The visualized results reported in our paper were generated using Plotly. It is very easy to draw it using any library that you are familiar with, e.g., Matplotlib, etc.

thanks for instant reply! I'm very new to Plotly-like library, if possible, are you willing to share your visualizing script with me? and then I can use it as introduction to relavent library

[tinmodeHuang]

@xincoder while I have taken an attempt to visualizing it, I agree with you, here I'm sorry for the thought of trying to get it without any efforts. By the way, I have confused about that you do the plane rotation transformation at a random angle in the script xin_feeder_baidu.py, is it to do so for add noise to improve robustness?

[xincoder]

@xincoder while I have taken an attempt to visualizing it, I agree with you, here I'm sorry for the thought of trying to get it without any efforts. By the way, I have confused about that you do the plane rotation transformation at a random angle in the script xin_feeder_baidu.py, is it to do so for add noise to improve robustness?

@tinmodeHuang , yes. The rotation is one kind of data augmentation during training. The benefit by doing so is reported in our GRIP++ paper (B12 VS B13 in Table3).

[tinmodeHuang]

@xincoder while I have taken an attempt to visualizing it, I agree with you, here I'm sorry for the thought of trying to get it without any efforts. By the way, I have confused about that you do the plane rotation transformation at a random angle in the script xin_feeder_baidu.py, is it to do so for add noise to improve robustness?

@tinmodeHuang , yes. The rotation is one kind of data augmentation during training. The benefit by doing so is reported in our GRIP++ paper (B12 VS B13 in Table3).
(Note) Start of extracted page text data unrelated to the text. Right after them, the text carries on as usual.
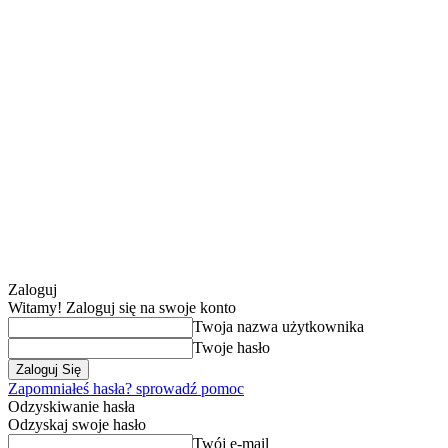
Zaloguj
Witamy! Zaloguj się na swoje konto
Twoja nazwa użytkownika
Twoje hasło
Zapomniałeś hasła? sprowadź pomoc
Odzyskiwanie hasła
Odzyskaj swoje hasło
Twój e-mail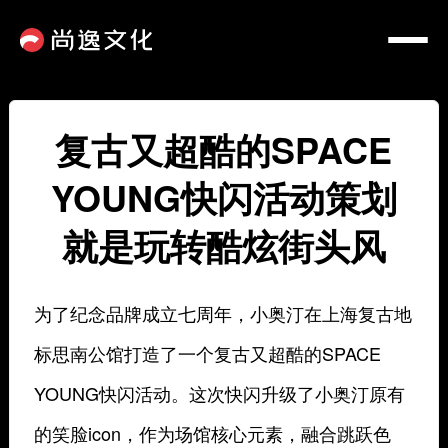
复古又超酷的SPACE
YOUNG快闪活动策划
就是玩转酷炫街头风
为了纪念品牌成立七周年，小奥汀在上海复古地
标思南公馆打造了一个复古又超酷的SPACE
YOUNG快闪活动。这次快闪升级了小奥汀原有
的笑脸icon，作为场馆核心元素，融合跳跃色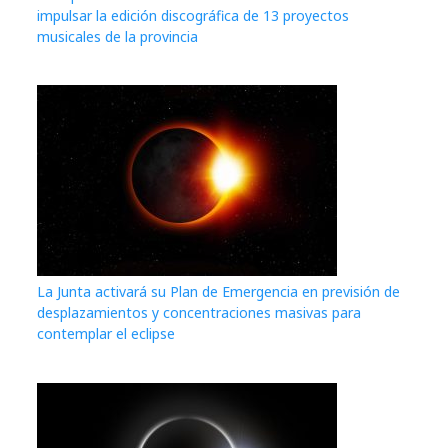
impulsar la edición discográfica de 13 proyectos
musicales de la provincia
La Junta activará su Plan de Emergencia en previsión de
desplazamientos y concentraciones masivas para
contemplar el eclipse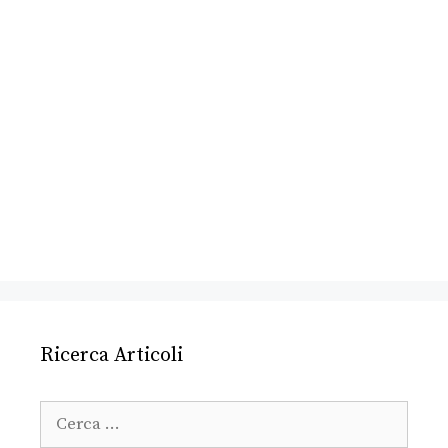
Ricerca Articoli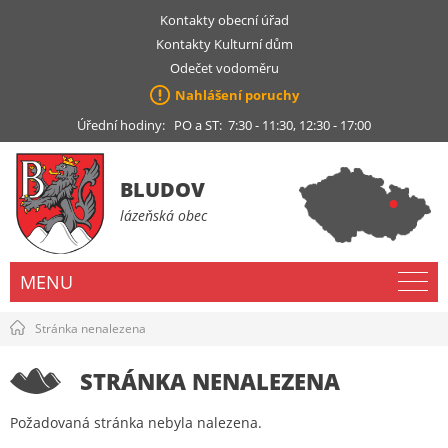
Kontakty obecní úřad
Kontakty Kulturní dům
Odečet vodoměru
Nahlášení poruchy
Úřední hodiny: PO a ST: 7:30 - 11:30, 12:30 - 17:00
BLUDOV
lázeňská obec
MENU
Stránka nenalezena
STRÁNKA NENALEZENA
Požadovaná stránka nebyla nalezena.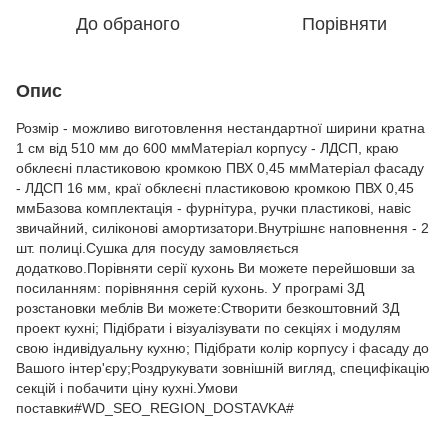
До обраного
Порівняти
Опис
Розмір - можливо виготовлення нестандартної ширини кратна
1 см від 510 мм до 600 ммМатеріал корпусу - ЛДСП, краю
обклеєні пластиковою кромкою ПВХ 0,45 ммМатеріал фасаду
- ЛДСП 16 мм, краї обклеєні пластиковою кромкою ПВХ 0,45
ммБазова комплектація - фурнітура, ручки пластикові, навіс
звичайний, силіконові амортизатори.Внутрішнє наповнення - 2
шт. полиці.Сушка для посуду замовляється
додатково.Порівняти серії кухонь Ви можете перейшовши за
посиланням: порівняння серій кухонь. У програмі 3Д
розстановки меблів Ви можете:Створити безкоштовний 3Д
проект кухні; Підібрати і візуалізувати по секціях і модулям
свою індивідуальну кухню; Підібрати колір корпусу і фасаду до
Вашого інтер'єру;Роздрукувати зовнішній вигляд, специфікацію
секцій і побачити ціну кухні.Умови
поставки#WD_SEO_REGION_DOSTAVKA#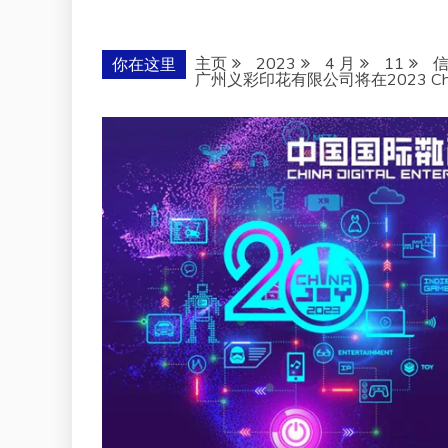
主页
2023
4 月
11
你在这里
广州义彩印花有限公司将在2023 Chi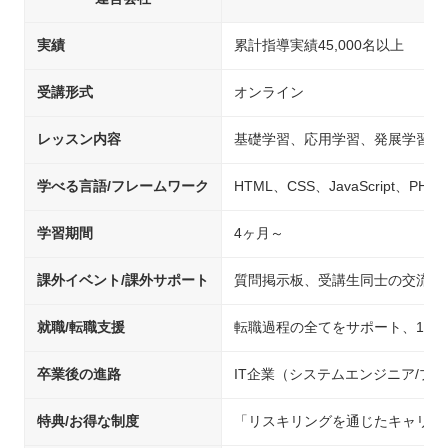
実績
累計指導実績45,000名以上
受講形式
オンライン
レッスン内容
基礎学習、応用学習、発展学習、
学べる言語/フレームワーク
HTML、CSS、JavaScript、PHP、
学習期間
4ヶ月～
課外イベント/課外サポート
質問掲示板、受講生同士の交流イ
就職/転職支援
転職過程の全てをサポート、1人
卒業後の進路
IT企業（システムエンジニア/
特典/お得な制度
「リスキリングを通じたキャリア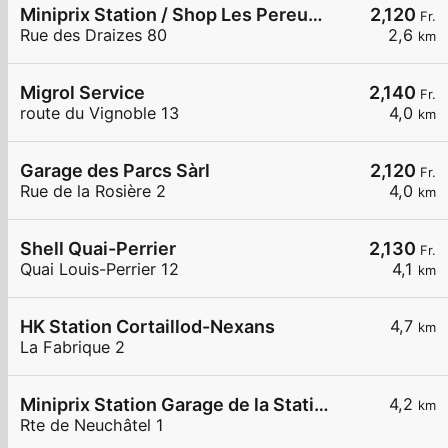
Miniprix Station / Shop Les Pereuses
2,120
Fr.
Rue des Draizes 80
2,6
km
Migrol Service
2,140
Fr.
route du Vignoble 13
4,0
km
Garage des Parcs Sàrl
2,120
Fr.
Rue de la Rosière 2
4,0
km
Shell Quai-Perrier
2,130
Fr.
Quai Louis-Perrier 12
4,1
km
HK Station Cortaillod-Nexans
4,7
km
La Fabrique 2
Miniprix Station Garage de la Station
4,2
km
Rte de Neuchâtel 1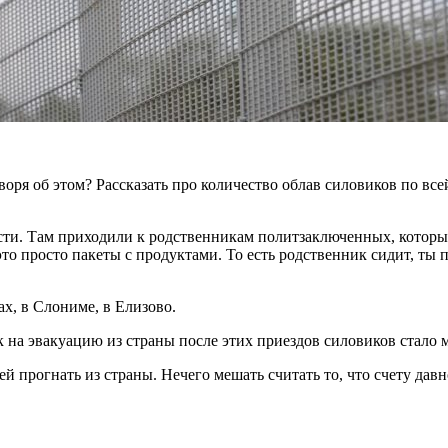
оворя об этом? Рассказать про количество облав силовиков по вс
сти. Там приходили к родственникам политзаключенных, которы
то просто пакеты с продуктами. То есть родственник сидит, ты 
х, в Слониме, в Елизово.
на эвакуацию из страны после этих приездов силовиков стало м
 прогнать из страны. Нечего мешать считать то, что счету давн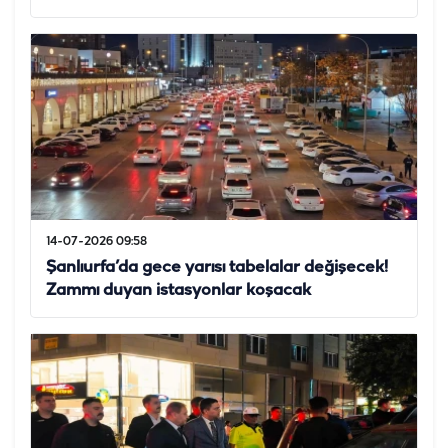
14-07-2026 09:58
Şanlıurfa’da gece yarısı tabelalar değişecek!
Zammı duyan istasyonlar koşacak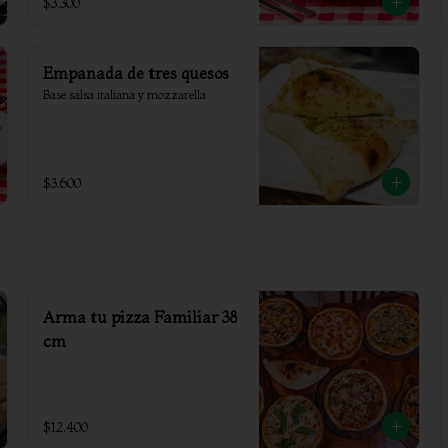
$3.300
Empanada de tres quesos
Base salsa italiana y mozzarella
$3.600
Arma tu pizza Familiar 38
cm
$12.400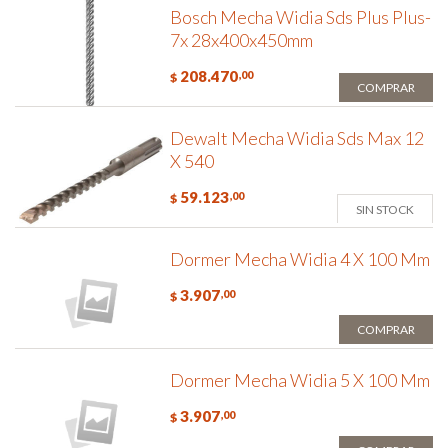
Bosch Mecha Widia Sds Plus Plus-
7x 28x400x450mm
208.470
,00
$
COMPRAR
Dewalt Mecha Widia Sds Max 12
X 540
59.123
,00
$
SIN STOCK
Dormer Mecha Widia 4 X 100 Mm
3.907
,00
$
COMPRAR
Dormer Mecha Widia 5 X 100 Mm
3.907
,00
$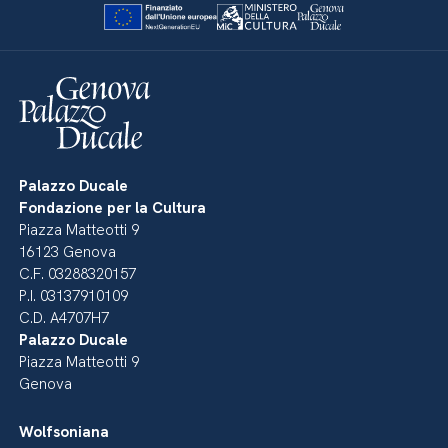
Palazzo Ducale
Fondazione per la Cultura
Piazza Matteotti 9
16123 Genova
C.F. 03288320157
P.I. 03137910109
C.D. A4707H7
Palazzo Ducale
Piazza Matteotti 9
Genova
Wolfsoniana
thanks for the reminder! well, would you or even people accept the interruption from questioners' appreciation? I have wondered so ever.

[xincoder]

@xincoder while I have taken an attempt to visualizing it, I agree with you, here I'm sorry for the thought of trying to get it without any efforts. By the way, I have confused about that you do the plane rotation transformation at a random angle in the script xin_feeder_baidu.py, is it to do so for add noise to improve robustness?

@tinmodeHuang , yes. The rotation is one kind of data augmentation during training. The benefit by doing so is reported in our GRIP++ paper (B12 VS B13 in Table3).

thanks for the reminder! well, would you or even people accept the interruption from questioners' appreciation? I have wondered so ever.

@tinmodeHuang ? Sorry, I did not get your point. Would you please provide more details about your question. Thanks.

[moriartyjack0520]

  # compute hop steps

@xincoder @jmercat Thanks you，your code is very helpful for me.
But I don't know the code to # compute hop steps is for what? What is max_hop mean? Could you help me, thanks!
# compute hop steps transfer_mat = [np.linalg.matrix_power(A, d) for d in range(self.max_hop + 1)]

[xincoder]

@moriartyjack0520 Thank you for your question. The hop is a concept of Graph theory. It counts how many paths from one node to others (of a certain length). The code you highlighted above is used to calculate it (by multiplying the "adjacency matrix" several times, this is a simple way to achieve this goal).